So I finally got glasses. End of problem, right? Well, not exactly. Nowadays, after dark, the oncoming headlights explode like starbursts before my eyes. The yellow lines still frequently disappear, making it a distinct challenge to keep to my side of the street . The road signs may now be tack-sharp, but what good does that do if I am drifting and distracted by the lightshow?

My world, it feels, is shrinking rapidly. No longer confident behind the wheel, I am losing confidence in general. I was never Danica Patrick but darn it, I was a pretty decent driver! Now, I envision a future of more and more limits—limits of speed and of distance, of venturing out, of independence.  And it makes me sad.

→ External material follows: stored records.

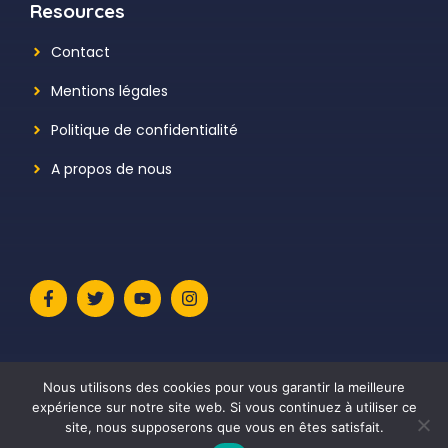
Resources
Contact
Mentions légales
Politique de confidentialité
A propos de nous
Nous utilisons des cookies pour vous garantir la meilleure
expérience sur notre site web. Si vous continuez à utiliser ce
site, nous supposerons que vous en êtes satisfait.
© 2026 Le Meilleur Avis
• Construit avec
GeneratePress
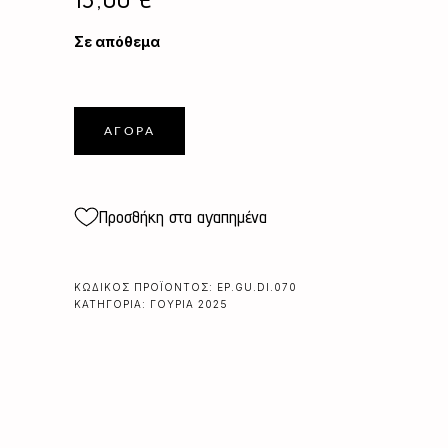
Σε απόθεμα
ΑΓΟΡΆ
Προσθήκη στα αγαπημένα
ΚΩΔΙΚΌΣ ΠΡΟΪΌΝΤΟΣ:
EP.GU.DI.070
ΚΑΤΗΓΟΡΊΑ:
ΓΟΎΡΙΑ 2025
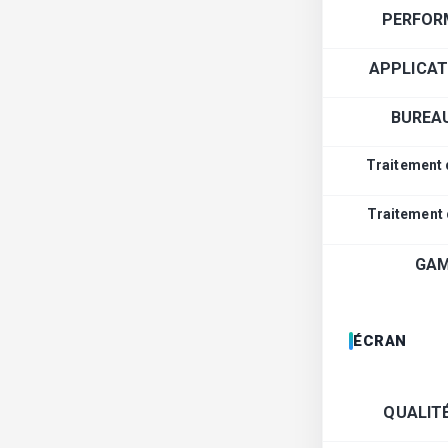
PERFOR
APPLICAT
BUREA
Traitement 
Traitement
GAM
ÉCRAN
QUALIT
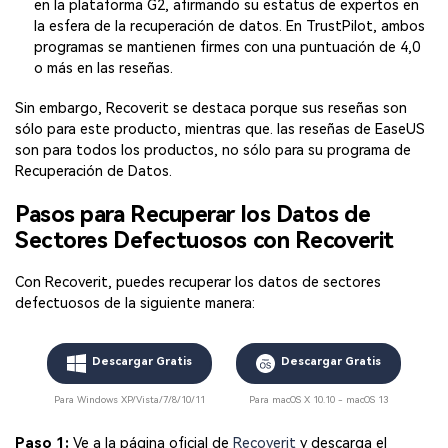
en la plataforma G2, afirmando su estatus de expertos en
la esfera de la recuperación de datos. En TrustPilot, ambos
programas se mantienen firmes con una puntuación de 4,0
o más en las reseñas.
Sin embargo, Recoverit se destaca porque sus reseñas son
sólo para este producto, mientras que. las reseñas de EaseUS
son para todos los productos, no sólo para su programa de
Recuperación de Datos.
Pasos para Recuperar los Datos de
Sectores Defectuosos con Recoverit
Con Recoverit, puedes recuperar los datos de sectores
defectuosos de la siguiente manera:
Descargar Gratis
Descargar Gratis
Para Windows XP/Vista/7/8/10/11
Para macOS X 10.10 - macOS 13
Paso 1:
Ve a la página oficial de
Recoverit
y descarga el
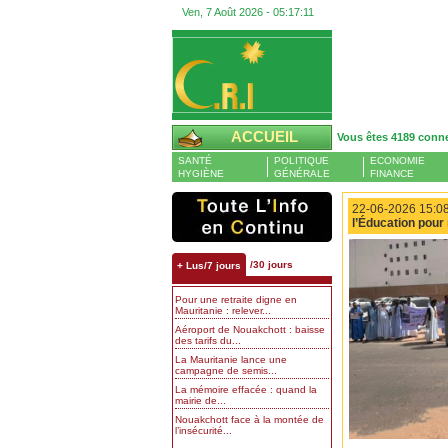
Ven, 7 Août 2026 -
05:17:11
ACCUEIL
Vous êtes 4189 conn
SANTÉ
POLITIQUE
ECONOMIE
HYGIÈNE
GÉNÉRALE
FINANCE
22-06-2026 15:08
l’Éducation pour
/30 jours
+ Lus/7 jours
Pour une retraite digne en
Mauritanie : relever...
Aéroport de Nouakchott : baisse
des tarifs du...
La Mauritanie lance une
campagne de semis...
La mémoire effacée : quand la
mairie de...
Nouakchott face à la montée de
l’insécurité...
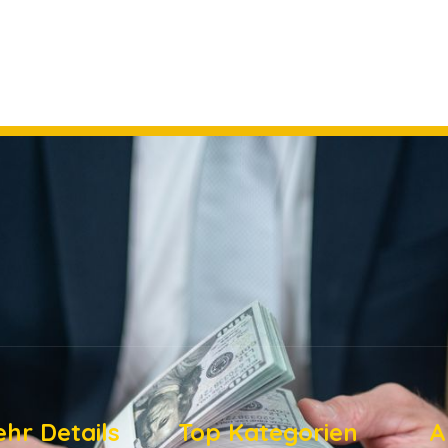
hr Details
Top Kategorien
A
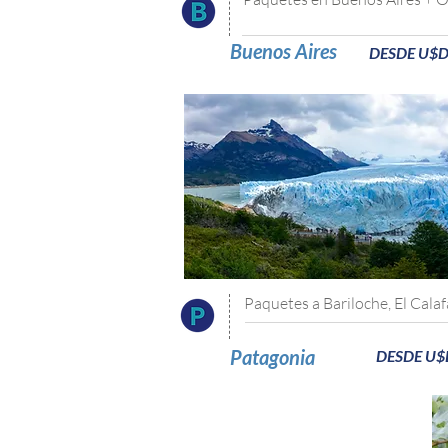
Buenos Aires
DESDE U$D
Paquetes a Bariloche, El Cala
Patagonia
DESDE U$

Sad enough to fight it. I will not go gentle into that dark and rainy night. I will find glasses that actually work, and practice heading out onto the highways and byways once more. In downpours and snowstorms, at dusk and 11 PM. I will fight growing old, old in spirit. There are 80 year olds of my acquaintance who run rings around me in the courage dept. Let me take a page from their book. Let me keep trying.

Monday, November 28, 2011

Take a Hike!

I’ve never been a Black Friday shopper. Too disorganized, for one thing.  I have NO idea what anyone wants for Christmas this early. Nor do I have the cash with which to buy anything, as overfilling my shopping cart with Mr. Turkey and fixings has usually wiped me out.  And if I do manage to figure out my loved ones’ hearts’ desires—and squirrel away the funds to make their holiday dreams come true—they want esoteric things Walmart and Target just ain’t got. These days, with all the kids but Julie out of their teens, the gift of choice anyway is money to pay their electric bills and maybe a little extra for Ramen noodles. 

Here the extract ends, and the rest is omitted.